(Page-level text extractions)

=======

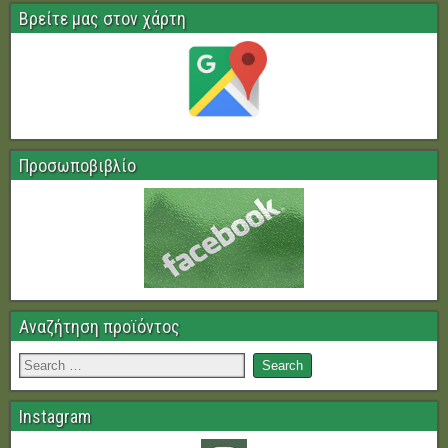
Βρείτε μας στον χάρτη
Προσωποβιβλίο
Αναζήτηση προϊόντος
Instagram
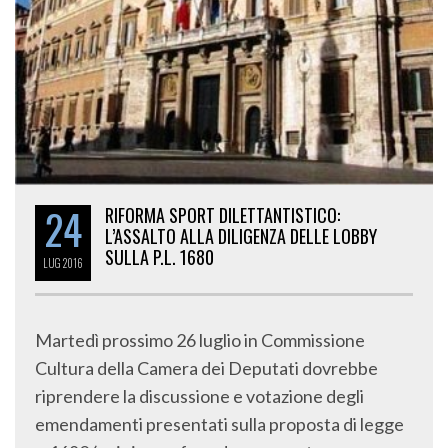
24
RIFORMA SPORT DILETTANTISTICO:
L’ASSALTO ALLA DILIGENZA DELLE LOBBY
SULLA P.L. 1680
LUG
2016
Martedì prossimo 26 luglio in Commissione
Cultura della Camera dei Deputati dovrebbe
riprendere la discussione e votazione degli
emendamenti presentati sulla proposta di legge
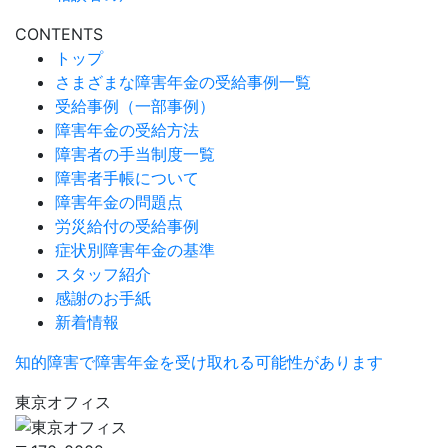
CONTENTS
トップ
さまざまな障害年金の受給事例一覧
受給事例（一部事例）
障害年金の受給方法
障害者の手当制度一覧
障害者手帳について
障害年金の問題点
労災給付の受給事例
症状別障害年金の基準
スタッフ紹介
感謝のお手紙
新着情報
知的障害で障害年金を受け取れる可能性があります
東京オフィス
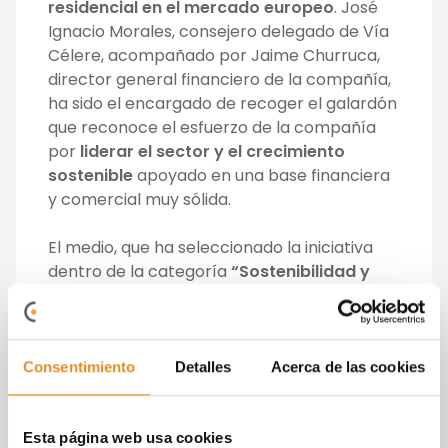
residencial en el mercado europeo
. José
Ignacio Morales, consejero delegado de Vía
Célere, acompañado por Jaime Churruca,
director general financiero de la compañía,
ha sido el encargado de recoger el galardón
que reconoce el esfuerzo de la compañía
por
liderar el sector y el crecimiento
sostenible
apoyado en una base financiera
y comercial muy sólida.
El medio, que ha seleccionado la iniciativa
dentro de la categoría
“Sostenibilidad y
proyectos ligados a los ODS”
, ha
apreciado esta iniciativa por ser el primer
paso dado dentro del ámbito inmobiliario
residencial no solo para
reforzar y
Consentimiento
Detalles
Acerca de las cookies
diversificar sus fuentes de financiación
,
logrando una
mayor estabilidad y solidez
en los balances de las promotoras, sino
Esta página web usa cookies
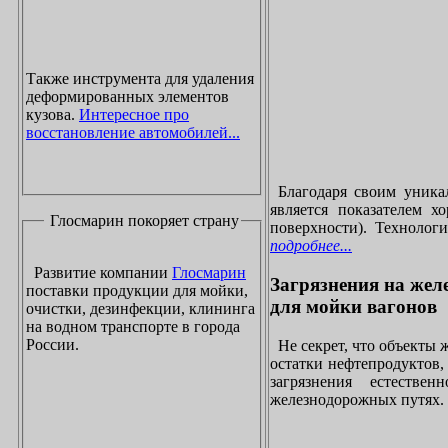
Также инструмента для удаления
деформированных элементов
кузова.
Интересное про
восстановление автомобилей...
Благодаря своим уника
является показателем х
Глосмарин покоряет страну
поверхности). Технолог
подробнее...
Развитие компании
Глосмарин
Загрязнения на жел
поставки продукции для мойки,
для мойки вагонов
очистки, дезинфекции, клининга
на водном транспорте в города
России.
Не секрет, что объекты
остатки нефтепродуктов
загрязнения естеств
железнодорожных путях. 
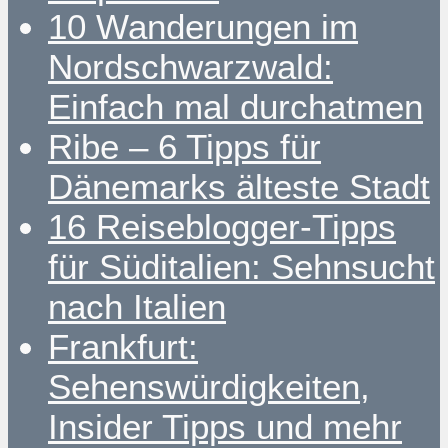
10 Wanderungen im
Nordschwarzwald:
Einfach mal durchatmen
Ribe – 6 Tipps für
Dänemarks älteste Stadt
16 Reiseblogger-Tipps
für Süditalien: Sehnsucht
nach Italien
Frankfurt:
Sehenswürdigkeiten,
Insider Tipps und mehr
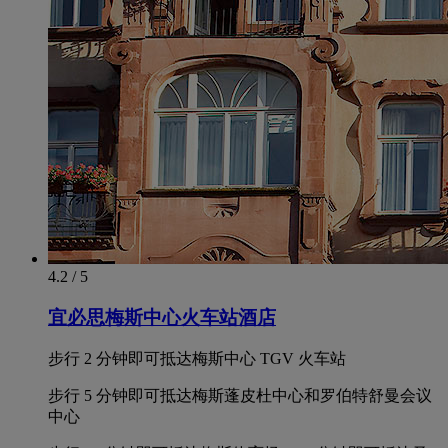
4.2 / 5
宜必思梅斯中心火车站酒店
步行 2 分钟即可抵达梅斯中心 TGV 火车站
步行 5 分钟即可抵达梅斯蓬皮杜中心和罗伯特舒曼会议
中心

=======

__ASSIGNED TASK__.
Using the entries above, reproduce word for word only the lines from the one that contains "paso dado dentro del ámbito inmobiliario" to the one that contains "Также инструмента для удаления", both ends included, and drop every picture.

__WRITTEN ANSWER__.
paso dado dentro del ámbito inmobiliario
residencial no solo para
reforzar y
Consentimiento
Detalles
Acerca de las cookies
diversificar sus fuentes de financiación
,
logrando una
mayor estabilidad y solidez
en los balances de las promotoras, sino
Esta página web usa cookies
Также инструмента для удаления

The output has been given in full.